I would appreciate your help please.
I have some .parquet files in a azure blob storage container.
I am able to individual read in just one file at a time using R
The code is:
raw_data <- download_from_url("https://myacct.blob.core.windows.net/retail.parquet",
key="wRGSJ", dest=NULL)
parq_df <- read_parquet(raw_data)
Instead I want to write a loop that go through, read in the files and append all of the files in the container and append them as one parquet file.
I am stuck at the moment, i would appreciate any help i can get. Thank you.
To read and combine multiple parquet files from an Azure Blob Storage container
List all the files in the blob container: You'll first need a list of all parquet files in the container.
Loop through the list and download and read each file: This will be done in a loop, and for each file, you'll append the data to a main dataframe.

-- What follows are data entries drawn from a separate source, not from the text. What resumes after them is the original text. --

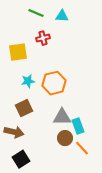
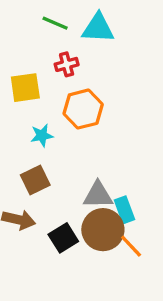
cyan triangle: (62, 16) -> (98, 28), size x1.5
orange hexagon: (54, 83) -> (83, 109), moved
brown circle: (65, 138) -> (103, 230), size x1.6
black square: (21, 159) -> (63, 238), moved

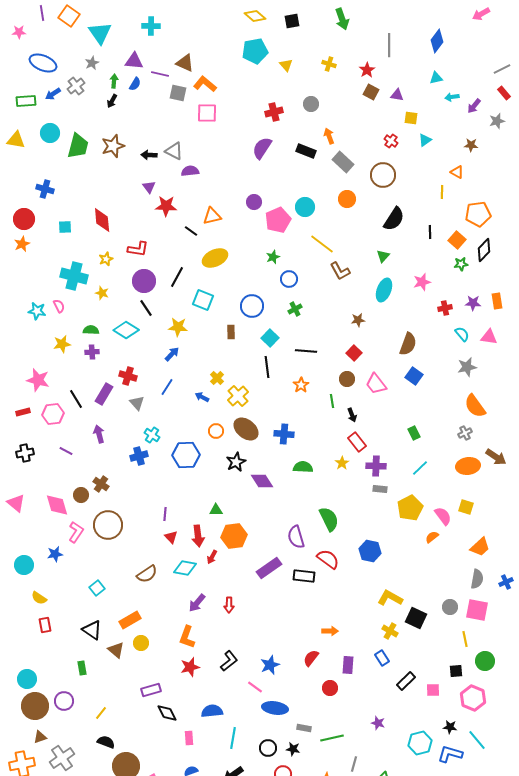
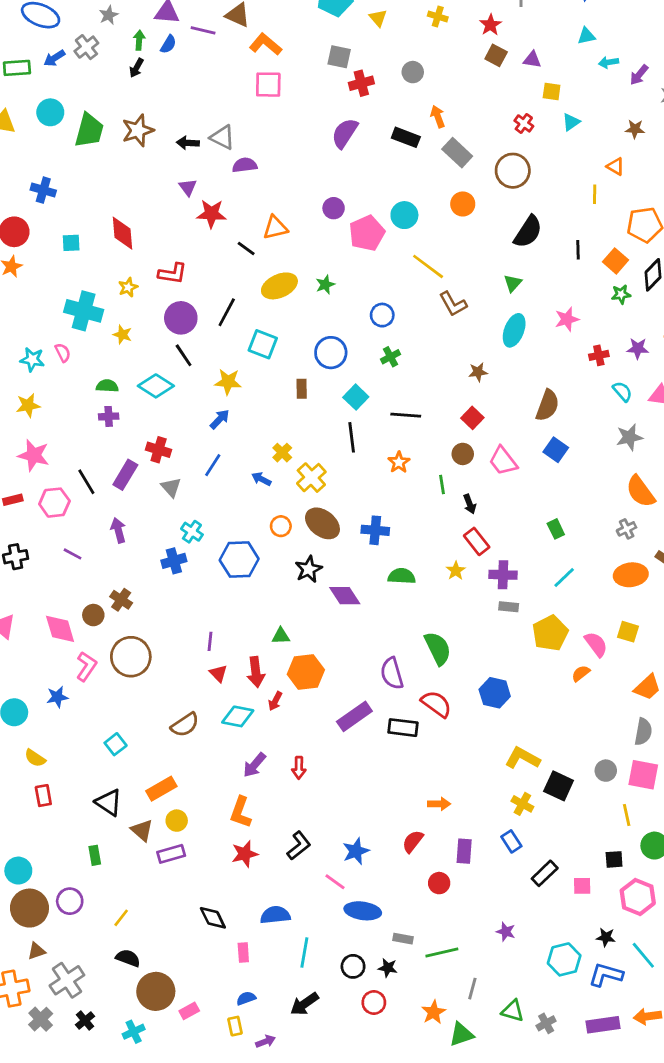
gray square: (178, 93) -> (339, 57), moved
green star: (273, 257) -> (325, 285), moved
yellow star: (62, 344) -> (28, 405), moved
purple rectangle: (151, 690) -> (171, 854), moved

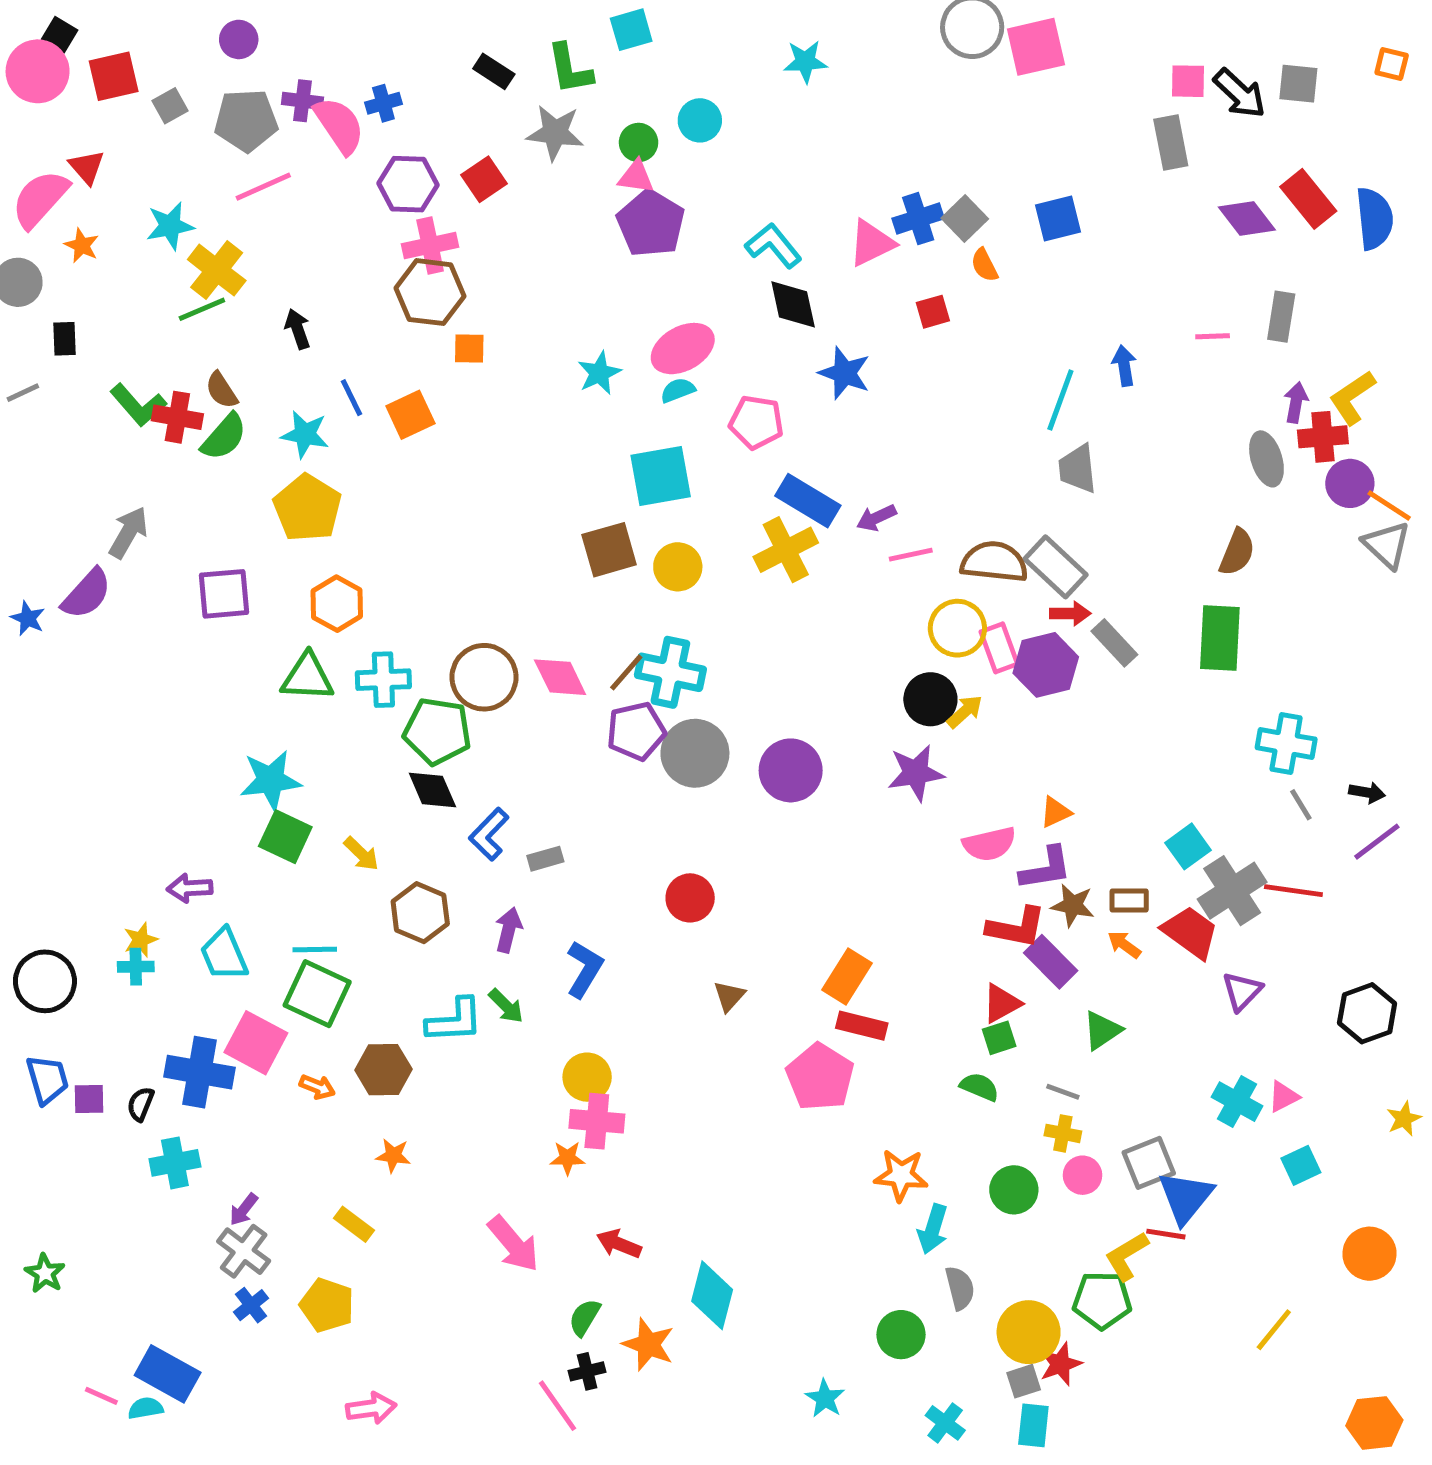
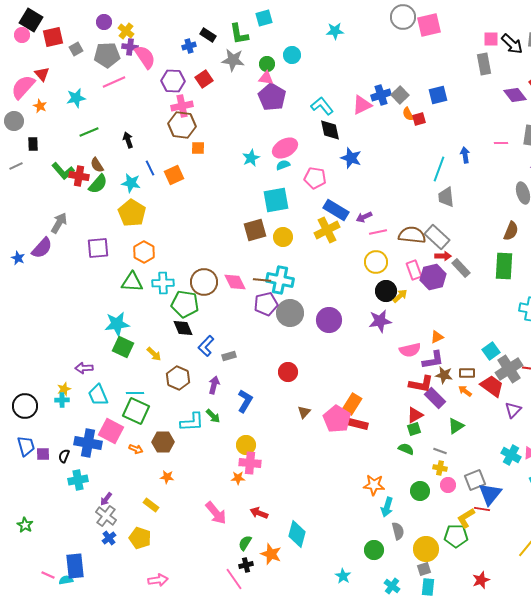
black square: (60, 35) -> (31, 20), size x1.6
pink circle: (38, 71) -> (22, 35), size x0.6
blue cross: (383, 103) -> (189, 46), moved
yellow cross: (217, 270) -> (126, 31), moved, size x0.7
red square: (933, 312) -> (419, 119), moved
yellow circle: (957, 628) -> (376, 262), moved
brown line: (626, 672) -> (262, 280), turned 54
pink pentagon: (820, 1077) -> (337, 419), moved
red star: (1060, 1364) -> (481, 580), moved
blue rectangle: (168, 1374) -> (75, 566), turned 55

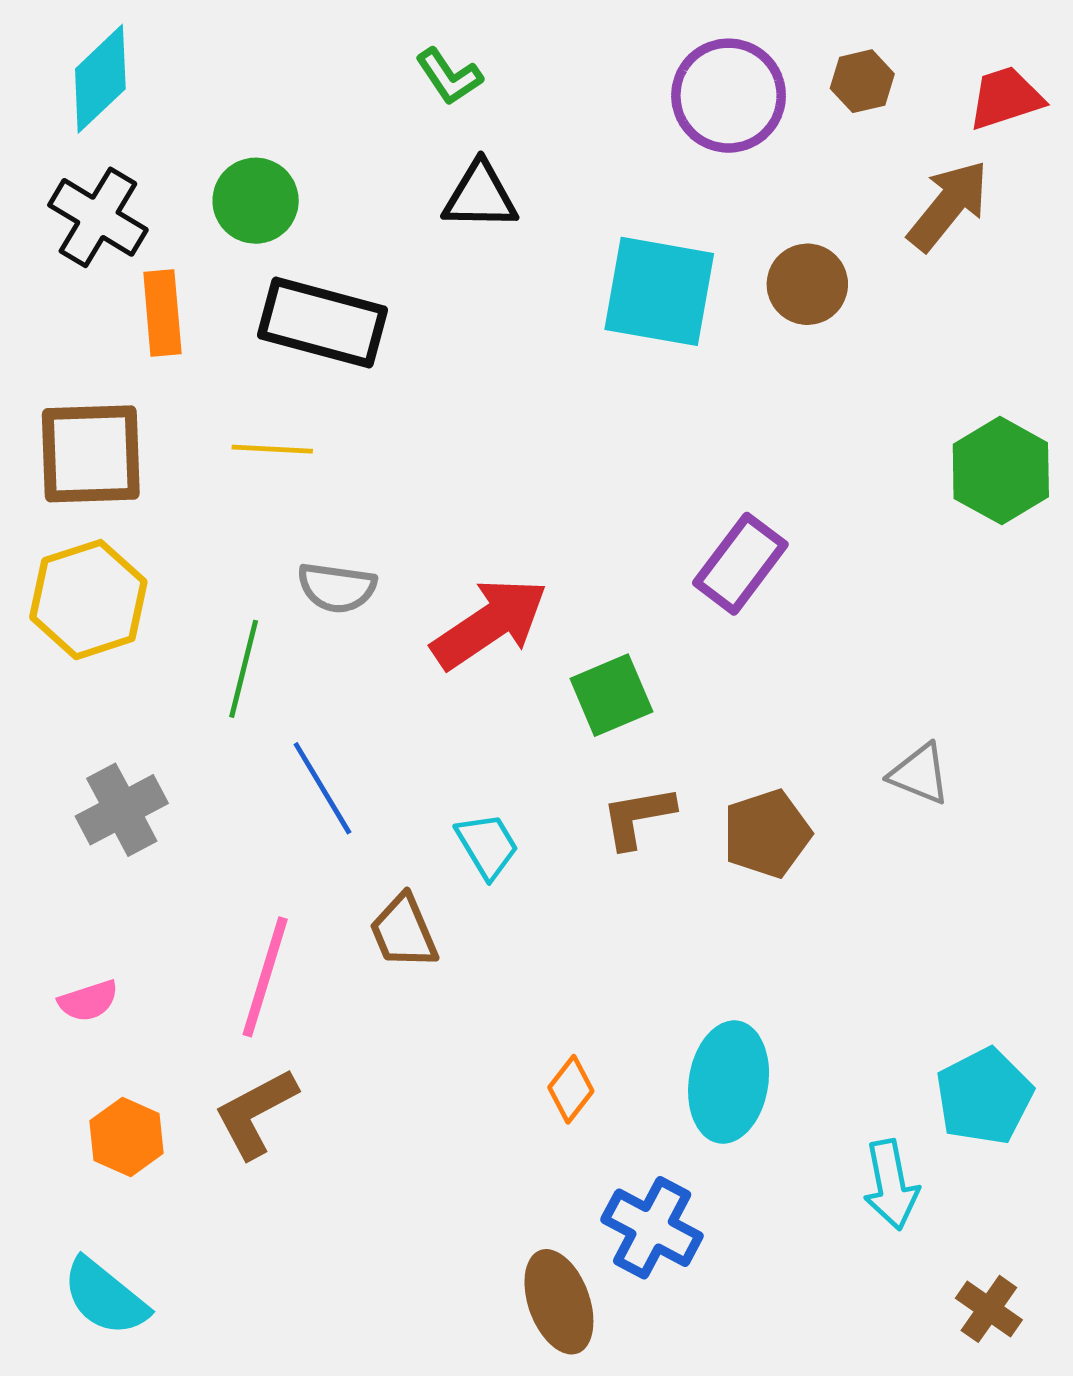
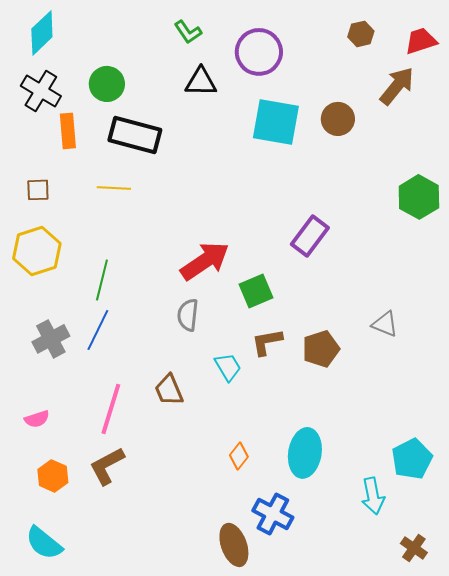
purple circle: (729, 96) -> (259, 52), moved
brown square: (91, 454) -> (38, 190), size x0.5
gray semicircle: (337, 588) -> (188, 315), moved, turned 88
blue line: (322, 788) -> (98, 330), moved, turned 57
cyan trapezoid: (487, 846) -> (228, 367), moved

Write the combined dataframe to a new parquet file.
Sample Code:
library(arrow)
# Function to list all files in the blob container
list_blobs <- function(container_url, key) {
# Using AzureStor package
library(AzureStor)
blob_endpoint <- paste0("https://", container_url, "/")
blob_account <- storage_endpoint(blob_endpoint, key=key)
blob_container <- storage_container(blob_account, "your-container-name")
# List the blob names
blob_list <- list_blobs(blob_container)
return(blob_list)
}
# List all the parquet files
all_files <- list_blobs("myacct.blob.core.windows.net", "wRGSJ")
all_data <- list()
# Loop through each file, download, and read
for(file_url in all_files) {
raw_data <- download_from_url(file_url, key="wRGSJ", dest=NULL)
parq_df <- read_parquet(raw_data)
# Append the data
all_data[[length(all_data) + 1]] <- parq_df
}
# Combine all data
combined_data <- do.call(rbind, all_data)
# Write to a single parquet file
write_parquet(combined_data, "combined.parquet")
list_blobs
uses the AzureStor
package to list all files in the blob container.